Abstract The capture and handling of free-ranging animals is an important tool for wildlife research, conservation, and management. However, live capture may expose individual animals to risk of injury, impairment, or mortality. The polar bear (Ursus maritimus) is a species of conservation concern throughout its range and physical mark–recapture techniques have formed the basis of polar bear research and harvest management for decades. We examined movement patterns of polar bears postcapture to measure their recovery from chemical immobilization and determine whether captured bears experienced prolonged effects that would affect individual fitness. Adult female (n = 61) and juvenile (n = 13) polar bears in 3 Canadian subpopulations were captured during the course of other studies using a combination of tiletamine hydrochloride and zolazepam hydrochloride delivered via remote injection from a helicopter.
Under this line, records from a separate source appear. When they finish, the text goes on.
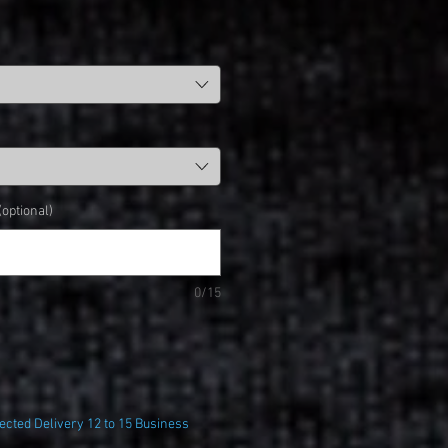
ptional)
0/15
cted Delivery 12 to 15 Business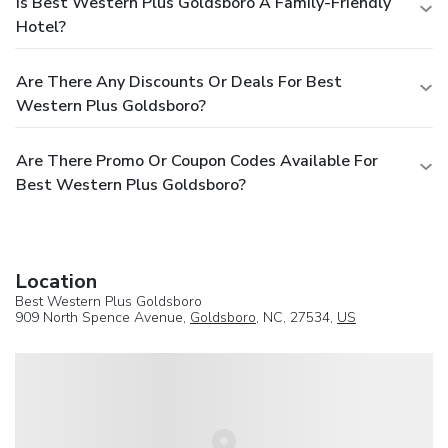
Is Best Western Plus Goldsboro A Family-Friendly
Hotel?
Are There Any Discounts Or Deals For Best
Western Plus Goldsboro?
Are There Promo Or Coupon Codes Available For
Best Western Plus Goldsboro?
Location
Best Western Plus Goldsboro
909 North Spence Avenue,
Goldsboro
, NC, 27534,
US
Bears were fitted with satellite-linked global positioning system collars and we used 3 individual-based metrics to assess their recovery from immobilization: time to move 50 m; time to move 100 m; and time to reach a baseline movement rate threshold (km/day) derived from each individuals movements in a fully recovered state (i.e., 30–60 days postcapture). There were no differences in recovery rate metrics across years, age classes, or between females with cubs of different ages. When compared across subpopulations, only the time to move 50 m differed, being shortest in the southern Beaufort Sea. Bears captured on land during the ice-free period in western Hudson Bay and Foxe Basin were more variable in their response to capture than were those handled on the sea ice of the Beaufort Sea, but in all 3 areas, bears showed gradual increases in movement rates. Movement rates indicative of recovery were often reached 48 h after capture and 51 (69%) of 74 bears appeared to be fully recovered in ≤3 days. Consistent with preliminary work on chemical immobilization of polar bears, there was no relationship between drug dose and rate of recovery. Our results indicated that polar bears captured in different locations, seasons, and life-history stages recovered predictably from chemical immobilization in a time frame that is unlikely to affect individual fitness.